Did this week's Timesian True Life Tale by self-styled Alternadad Neal Pollack whet your appetite for more of Neal's unique brand of rigorous introspection? You're in luck! We've obtained an early draft of Neal's next installment.

My son Elijah's teacher recently announced that his preschool class would be having a competition to see whose dad is the coolest. I immediately knew that I would win. After all, I am very hip owing to the fact that I know a lot about music, but I'm also very self-deprecating so I didn't want to make a big deal of the fact that I knew I would win. Two other dads were in the running: Dan Zanes and David Byrne, somehow. I was still going to win, but I needed to come up with a campaign strategy. I asked my wife for her thoughts.

"Baby, help me figure out how to assert my still with it-ness to a bunch of small children?" I said.

"I can't believe I married you. What the hell was I thinking?" my wife, Regina, joked. She's a kidder. Did I mention that I have a wife? My wife my wife my wife. We have a child, Elijah! Anyway.

"Maybe you could do something besides just sit around the house playing computer baseball," she mentioned.

By gum, she was right.

So I spent the next few hours procrastinating while I hatched my plan. I was going to show Elijah and his classmates that I was the coolest, yet most real and modest, dad they could ever imagine.

By the time I got home, I had an hour and 25 minutes to prepare for the Coolness Competition. I stumbled through a CD collection that has become more and more fossilized and scattered every week since the advent of the iPod era. I have an iPod, like the kids do! But among the broken jewel cases and the burned collections of Beck B-sides, I didn't find hard evidence of my coolness that I could be totally certain would make me seem awesome and rockin'. I mean, besides the burned collections of Beck B-sides. It's pretty hip that I have those, right? Hip and edgy. I barely had time to shower, shave, check my e-mail and play two games of computer baseball before I was almost running out of time. (See how I subverted my wife's authority? Wife wife wife.)

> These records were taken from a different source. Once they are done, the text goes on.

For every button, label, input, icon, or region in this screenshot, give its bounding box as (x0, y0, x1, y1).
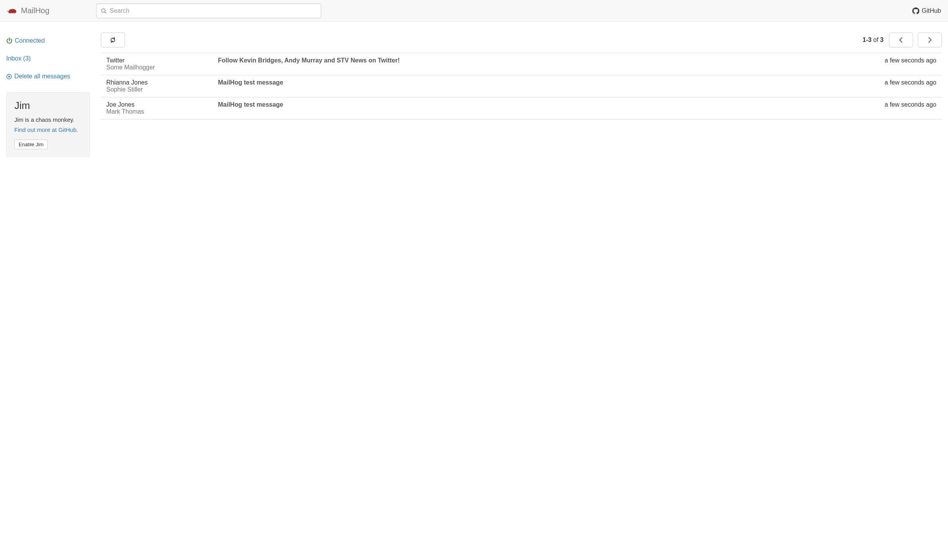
message-row[interactable]: Joe JonesMark ThomasMailHog test message… (101, 97, 942, 119)
message-time: a few seconds ago (859, 57, 936, 64)
github-icon (912, 7, 919, 14)
main: 1-3 of 3 (96, 22, 948, 126)
jim-desc: Jim is a chaos monkey. (14, 116, 82, 124)
connection-status: Connected (6, 33, 90, 51)
delete-icon (6, 74, 12, 80)
toolbar: 1-3 of 3 (101, 33, 942, 53)
svg-line-2 (105, 12, 106, 13)
refresh-icon (110, 37, 116, 43)
message-row[interactable]: TwitterSome MailhoggerFollow Kevin Bridg… (101, 53, 942, 75)
message-to: Some Mailhogger (106, 64, 218, 71)
page-next-button[interactable] (918, 33, 942, 47)
github-link[interactable]: GitHub (912, 7, 941, 14)
sidebar-item-inbox[interactable]: Inbox (3) (6, 51, 90, 69)
hog-icon (7, 7, 18, 15)
brand[interactable]: MailHog (7, 6, 96, 15)
message-to: Mark Thomas (106, 108, 218, 115)
jim-github-link[interactable]: Find out more at GitHub (14, 126, 76, 133)
chevron-left-icon (899, 37, 903, 43)
jim-link-line: Find out more at GitHub. (14, 126, 82, 134)
message-people: Rhianna JonesSophie Stiller (106, 79, 218, 93)
message-from: Rhianna Jones (106, 79, 218, 86)
pager-buttons (889, 33, 942, 47)
message-row[interactable]: Rhianna JonesSophie StillerMailHog test … (101, 75, 942, 97)
navbar: MailHog GitHub (0, 0, 948, 22)
pager-range: 1-3 (863, 36, 872, 43)
brand-name: MailHog (21, 6, 49, 15)
chevron-right-icon (927, 37, 932, 43)
message-list: TwitterSome MailhoggerFollow Kevin Bridg… (101, 53, 942, 119)
connection-status-label[interactable]: Connected (15, 37, 45, 44)
power-icon (6, 38, 12, 44)
message-time: a few seconds ago (859, 101, 936, 108)
message-from: Twitter (106, 57, 218, 64)
search-field (96, 3, 321, 18)
pager-text: 1-3 of 3 (863, 36, 884, 43)
svg-point-1 (102, 9, 105, 12)
enable-jim-button[interactable]: Enable Jim (14, 140, 48, 149)
message-time: a few seconds ago (859, 79, 936, 86)
search-icon (101, 8, 107, 14)
search-input[interactable] (96, 3, 321, 18)
jim-title: Jim (14, 100, 82, 112)
message-subject: MailHog test message (218, 101, 859, 108)
message-people: TwitterSome Mailhogger (106, 57, 218, 71)
message-subject: Follow Kevin Bridges, Andy Murray and ST… (218, 57, 859, 64)
pager-total: 3 (880, 36, 884, 43)
delete-all-link[interactable]: Delete all messages (14, 73, 70, 80)
jim-panel: Jim Jim is a chaos monkey. Find out more… (6, 92, 90, 157)
page-prev-button[interactable] (889, 33, 913, 47)
message-people: Joe JonesMark Thomas (106, 101, 218, 115)
message-from: Joe Jones (106, 101, 218, 108)
github-label: GitHub (922, 7, 941, 14)
message-subject: MailHog test message (218, 79, 859, 86)
refresh-button[interactable] (101, 33, 125, 47)
sidebar-item-delete-all[interactable]: Delete all messages (6, 69, 90, 87)
inbox-link[interactable]: Inbox (3) (6, 55, 31, 62)
message-to: Sophie Stiller (106, 86, 218, 93)
svg-point-0 (9, 10, 9, 11)
sidebar: Connected Inbox (3) Delete all messages … (0, 22, 96, 163)
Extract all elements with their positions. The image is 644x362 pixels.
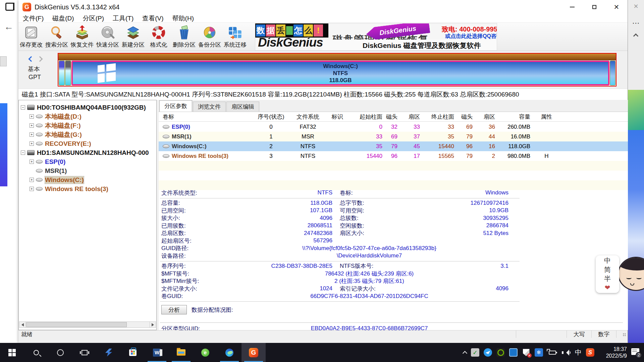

Anyway I decided at the last minute to make a collage about me. Kids are visual learners, and I figured I could find plenty of stuff just lying around that would make statements about my identity. I glanced down at my faded Sonic Youth t-shirt stretched tight over my not-quite-noticeable gut. Experimentally, I lifted its hem, so that the lower part of my stomach became visible. I noted that it was pretty hairy! Undeterred, I continued to look for material for my collage. Tentatively at first, and then with increasing firmness, I plunged my right index finger into my belly button and made a scraping motion.

My first try was fruitful: some grayish lint and what seemed like a possible cat hair. How'd that get in there? The cat hair, I mean. The grayish lint was probably from the faded Beavis and Butthead tee I was wearing yesterday. I took some scotch tape and attached both items to the posterboard. I was on my way.

My next scrape proved less worthwhile. I didn't even know what I was digging for at this point, to be honest. My finger emerged with just a fleck of dead skin and another little piece of lint, blueish this time. Still, it would have to be enough. What am I talking about? It would be awesome. After all, everything that comes out of me is worth noting. And everything that comes out of my kid? Well, doubly so. Duh.

"So," I asked Elijah. "What do you think of my collage?"

"I like to play the game with trucks," he replied.

"What's your favorite thing about it?" I asked, encouraged.

"What collage?" said my son. It was the most profound thing either of us had said since the last time we'd spoken aloud.